-1

I have 4 sparse matrixes with following dimensional:

X_train_content_sparse.shape
(62313, 100000)

X_train_title_sparse.shape
(62313, 100000)

X_train_author_sparse.shape
(62313,31540)

X_train_time_features_sparse.shape
(62313, 7)

And then I stack arrays in sequence horizontally.

X_train_sparse = hstack([X_train_content_sparse, X_train_title_sparse,
                                    X_train_author_sparse, X_train_time_features_sparse])

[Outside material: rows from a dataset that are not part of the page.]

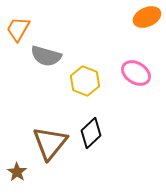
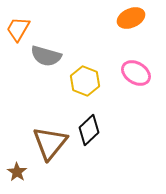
orange ellipse: moved 16 px left, 1 px down
black diamond: moved 2 px left, 3 px up
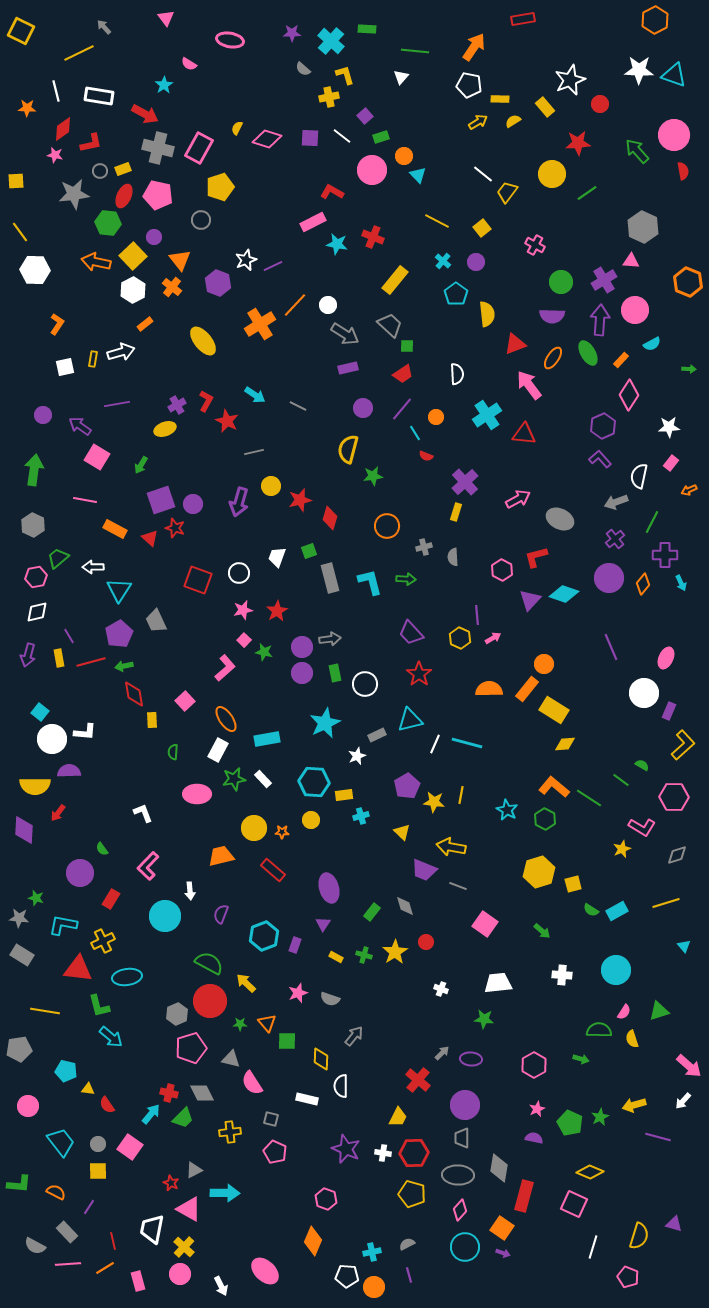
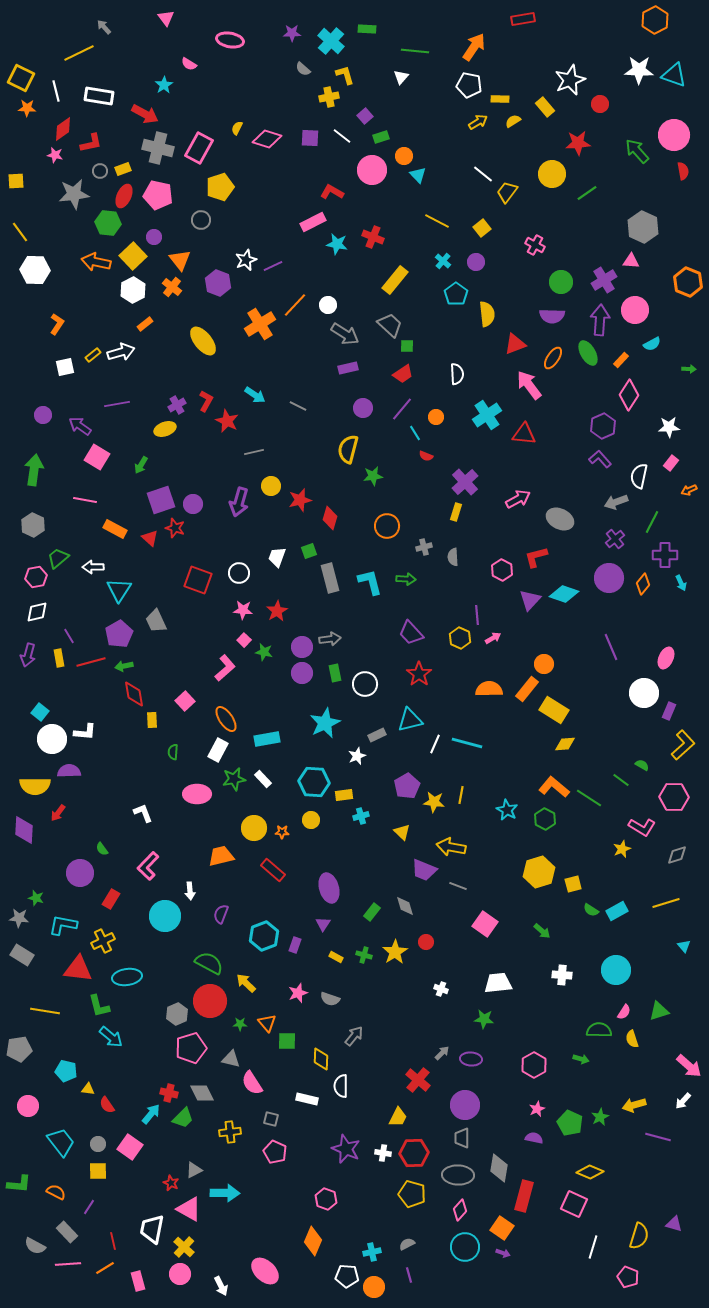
yellow square at (21, 31): moved 47 px down
yellow rectangle at (93, 359): moved 4 px up; rotated 42 degrees clockwise
pink star at (243, 610): rotated 18 degrees clockwise
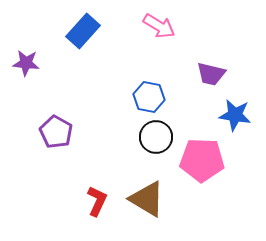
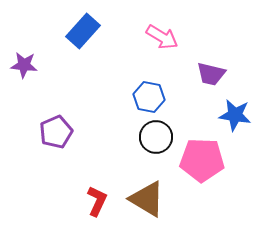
pink arrow: moved 3 px right, 11 px down
purple star: moved 2 px left, 2 px down
purple pentagon: rotated 20 degrees clockwise
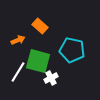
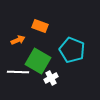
orange rectangle: rotated 21 degrees counterclockwise
cyan pentagon: rotated 10 degrees clockwise
green square: rotated 15 degrees clockwise
white line: rotated 60 degrees clockwise
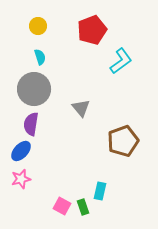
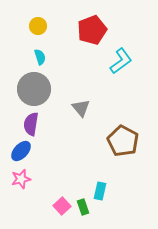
brown pentagon: rotated 24 degrees counterclockwise
pink square: rotated 18 degrees clockwise
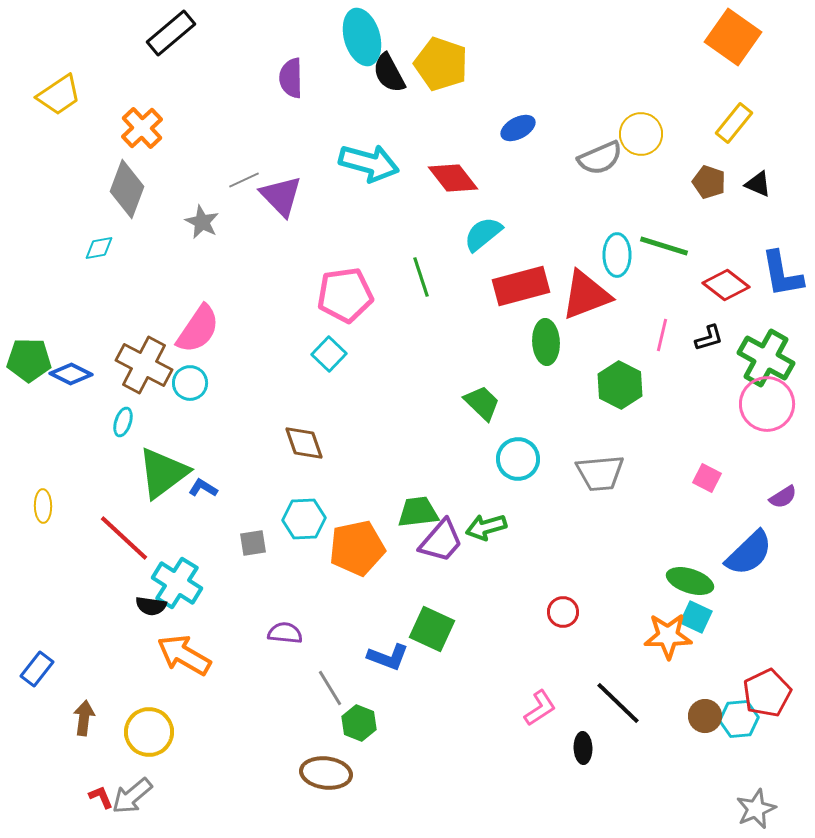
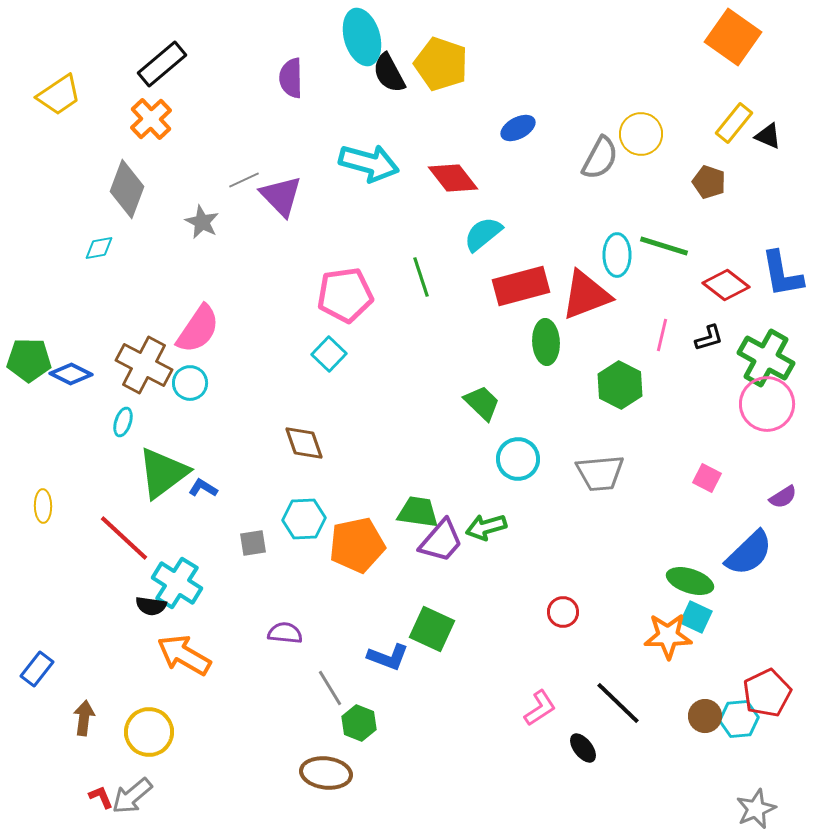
black rectangle at (171, 33): moved 9 px left, 31 px down
orange cross at (142, 128): moved 9 px right, 9 px up
gray semicircle at (600, 158): rotated 39 degrees counterclockwise
black triangle at (758, 184): moved 10 px right, 48 px up
green trapezoid at (418, 512): rotated 15 degrees clockwise
orange pentagon at (357, 548): moved 3 px up
black ellipse at (583, 748): rotated 36 degrees counterclockwise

After that I transform this array of sparse matrixes into a sparse matrix. I apply csr_matrix(X_train_sparse) and I receive such error:

ValueError: The truth value of an array with more than one element is ambiguous. Use a.any() or a.all().

>X_train_sparse
array([ <62313x100000 sparse matrix of type '<class 'numpy.float64'>'
    with 68519885 stored elements in Compressed Sparse Row format>,
       <62313x100000 sparse matrix of type '<class 'numpy.float64'>'
    with 795892 stored elements in Compressed Sparse Row format>,
       <62313x31540 sparse matrix of type '<class 'numpy.uint8'>'
    with 62313 stored elements in Compressed Sparse Row format>,
       <62313x7 sparse matrix of type '<class 'numpy.int64'>'
    with 176241 stored elements in Compressed Sparse Row format>], dtype=object)
hpaulj
  • 221,503
  • 14
  • 230
  • 353
Daniel Chepenko
  • 2,229
  • 7
  • 30
  • 56

1 Answers1

2
In [83]: M
Out[83]: 
<10x10 sparse matrix of type '<class 'numpy.float64'>'
    with 20 stored elements in Compressed Sparse Row format>
In [84]: np.hstack([M,M])
Out[84]: 
array([<10x10 sparse matrix of type '<class 'numpy.float64'>'
    with 20 stored elements in Compressed Sparse Row format>,
       <10x10 sparse matrix of type '<class 'numpy.float64'>'
    with 20 stored elements in Compressed Sparse Row format>], dtype=object)
In [85]: sparse.csr_matrix(_)
...
ValueError: The truth value of an array with more than one element is ambiguous. Use a.any() or a.all().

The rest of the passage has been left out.